EXERCISE REQUIREMENTS:
Copy, word for word, the lines of the entries below between the one with "Tout replier" and the one with "d'amende forfaitaire ?", inclusive, and leave out everything else.

TASK DATA:
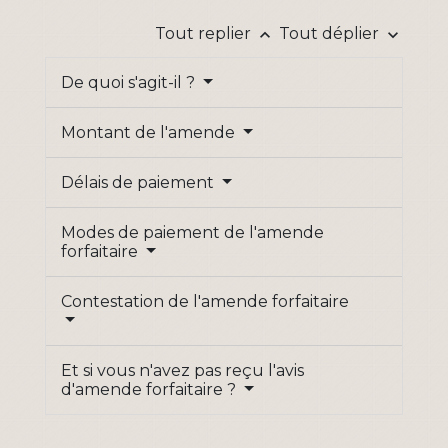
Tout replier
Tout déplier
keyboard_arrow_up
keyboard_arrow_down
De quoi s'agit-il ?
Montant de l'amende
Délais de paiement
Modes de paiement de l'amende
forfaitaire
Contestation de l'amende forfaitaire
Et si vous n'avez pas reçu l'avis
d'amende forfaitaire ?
...
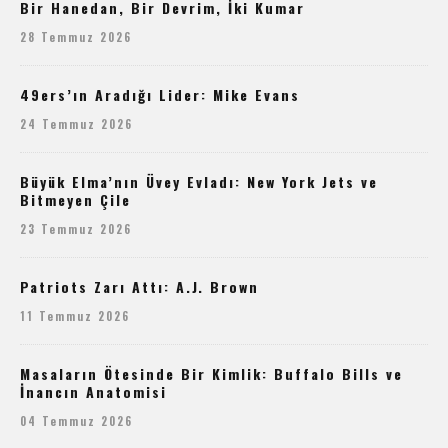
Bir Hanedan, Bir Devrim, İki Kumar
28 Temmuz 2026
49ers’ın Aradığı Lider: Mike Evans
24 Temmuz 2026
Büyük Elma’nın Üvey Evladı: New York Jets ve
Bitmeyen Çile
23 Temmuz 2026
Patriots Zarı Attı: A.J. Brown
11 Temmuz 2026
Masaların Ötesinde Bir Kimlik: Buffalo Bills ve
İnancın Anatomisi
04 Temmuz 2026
* * *
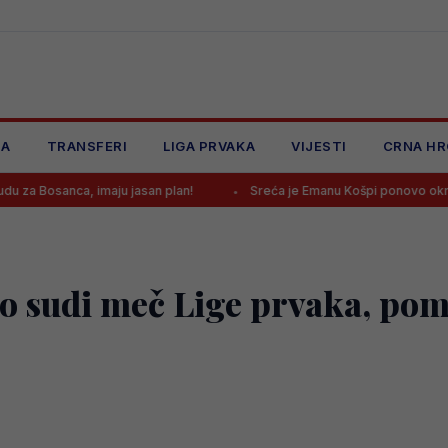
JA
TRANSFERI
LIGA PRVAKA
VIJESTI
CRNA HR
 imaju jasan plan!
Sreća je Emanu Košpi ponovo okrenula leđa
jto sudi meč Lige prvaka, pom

REPLY:
Tout replier
Tout déplier
keyboard_arrow_up
keyboard_arrow_down
De quoi s'agit-il ?
Montant de l'amende
Délais de paiement
Modes de paiement de l'amende
forfaitaire
Contestation de l'amende forfaitaire
Et si vous n'avez pas reçu l'avis
d'amende forfaitaire ?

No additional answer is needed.